We’ve reported on some really scary security lapses that are being exploited by hackers but this one appears to be a serious one too. Hackers can now guess your Visa card details in less than six seconds.
Security researchers from the University of Newcastle in a paper titled “Does The Online Card Payment Landscape Unwittingly Facilitate Fraud?” said there is a security hole in your bank card that makes it easy for hackers to guess sensitive information such as your PIN. In the video attached, you’ll see that using a special tool, it actually takes about six seconds to get aa card’s secure code and it’s easy for them because if guesses for your card’s CVC number (the three digits behind) are spread out across different websites, there’s no security alert sent to you about this. So exploiting this loophole across different websites, they are able to come up with the CVC number for that card as well other basic data like your postal address. The good (maybe not good) news is that this doesn’t affect all cards according to the research carried out. It only affects Visa cards.
The attackers are able to get this information because different websites demand different authentication data from you to process transactions. , websites that only require card number and expiry can be used to glean the expiry date in no more than 60 guesses (because cards are only valid for a maximum of 60 months) and then this card number/expiry pair to can be used to guess the three-digit CVV in no more than 999 guesses.

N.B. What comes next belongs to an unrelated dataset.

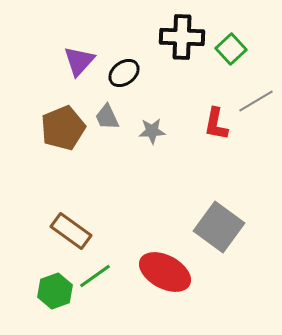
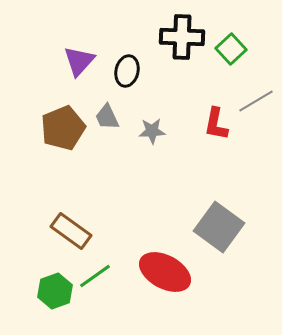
black ellipse: moved 3 px right, 2 px up; rotated 40 degrees counterclockwise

Seeing as card numbers are region based (you can know this from the first six digits of the card), it becomes easy to hackers to narrow down once they have other data attached to the card. So one difficult one is the address attached to the card, but with the ability to narrow down cards to regions, this can be guessed over time too.
According to tech website BoingBoing, “Mastercards are not vulnerable to this attack because “MasterCard’s centralised network detects the guessing attack after fewer than 10 attempts (even when those attempts were distributed across multiple websites),” but Visa cards are, because “Visa’s payment ecosystem does not prevent the attack.”
To deal with this threat though, the researchers propose a uniform standard required by different websites so that the accuracy of guessing is cut down. Other proposed solutions include use of IP address instead of Captcha and other Visa induced authentication requirements.
To prevent the attack, either standardisation or centralisation can be pursued (some card payment networks already provide this). Standardisation would imply that all merchants need to offer the same payment interface, that is, the same number of fields. Then the attack does not scale anymore. Centralisation can be achieved by payment gateways or card payment networks possessing a full view over all payment attempts associated with its network. Neither standardisation nor centralisation naturally fit the flexibility and freedom of choice one associates with the Internet or successful commercial activity, but they will provide the required protection. It is up to the various stakeholders to determine the case for and timing of such solutions.
Last month, researchers in Lancaster University developed an algorithm that can guess passwords of even more security conscious internet users. Called TarGuess, it is able to guess passwords with a 73 percent accuracy.
MasterCard on the other hand is now attempting to replace passwords with selfie and finger print authentications to make it harder for such guesses to happen.